Thanks for the help. I do want to preserve the data on the disk.  Is
there anyway to do this without losing the data on the drive.  I can
mount a dos floppy disk, so that shouldn't be an issue.

On Tue, 2002-11-19 at 21:24, Steven Raymond wrote:
> > I checked into the website.  According to the documentation there, my
> > machine is seeing the attached drive in /proc/bus/usb/devices.  Now I am
> > having trouble mounting it.  I have tried several different iterations
> > but keep coming up with this error /dev/<whatever> is not a valid block
> > device.
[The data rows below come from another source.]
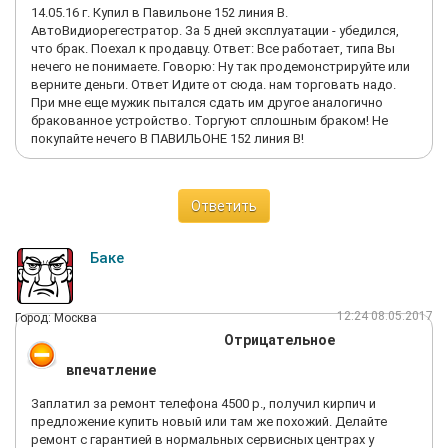
14.05.16 г. Купил в Павильоне 152 линия В.
АвтоВидиорегестратор. За 5 дней эксплуатации - убедился,
что брак. Поехал к продавцу. Ответ: Все работает, типа Вы
нечего не понимаете. Говорю: Ну так продемонстрируйте или
верните деньги. Ответ Идите от сюда. нам торговать надо.
При мне еще мужик пытался сдать им другое аналогично
бракованное устройство. Торгуют сплошным браком! Не
покупайте нечего В ПАВИЛЬОНЕ 152 линия В!
Ответить
Баке
12:24 08.05.2017
Город: Москва
Отрицательное
впечатление
Заплатил за ремонт телефона 4500 р., получил кирпич и
предложение купить новый или там же похожий. Делайте
ремонт с гарантией в нормальных сервисных центрах у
Two questions arise
> >
> > 1).  What am I doing wrong.
> > 2).  Is NTFS supported?  I'm asking because I'm not sure if I have an
> > ntfs partition on this drive or fat32.
> 
> This is what I had to do to get my USB drive working:
> 
> Had to fdisk it first.  Note this will destroy any data you have on the
> drive.  While it seems that you should be able to mount an NTFS or FAT32
> partition, you'll need support for those file systems in your kernel. 
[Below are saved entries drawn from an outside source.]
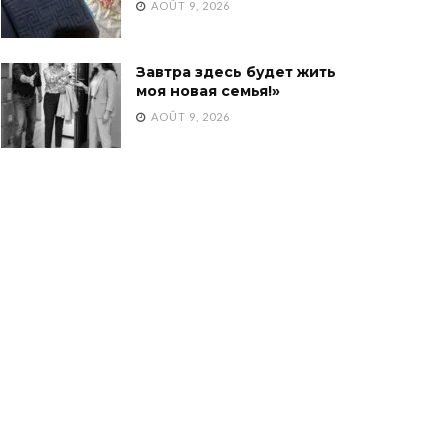
AOÛT 9, 2026
Завтра здесь будет жить
моя новая семья!»
AOÛT 9, 2026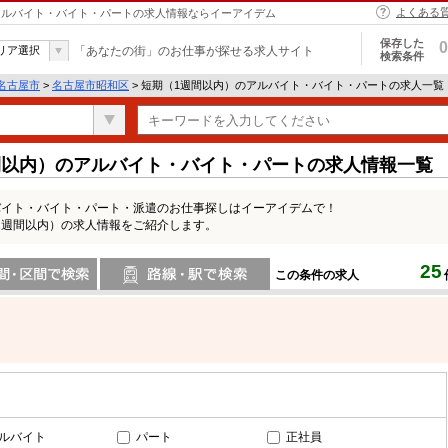
よくある
 アルバイト・バイト・パートの求人情報ならイーアイデム
保存した
0
リア選択
「あなたの街」のお仕事が探せる求人サイト
検索条件
名古屋市
>
名古屋市昭和区
> 短期（1週間以内）のアルバイト・バイト・パートの求人一覧
間以内）のアルバイト・バイト・パートの求人情報一覧
バイト・バイト・パート・派遣のお仕事探しはイーアイデムで！
1週間以内）の求人情報をご紹介します。
25
この条件の求人
間で検索
路線・駅・駅で検索
ルバイト
パート
正社員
> When I compiled this kernel I thought I was smart and didn't include it. 
> Heh can't even read a dos-formatted floppy doh!
> 
> So in my machine the usb drive shows up under /dev/sda, therefore:
> fdisk /dev/sda
> Make a small partition to start out with, perhaps 1GB.  For some reason on
> my drive when I try to use make the partition fill to the drive maximum
> size, it tends to hang during fdisk and didn't even complete overnight. 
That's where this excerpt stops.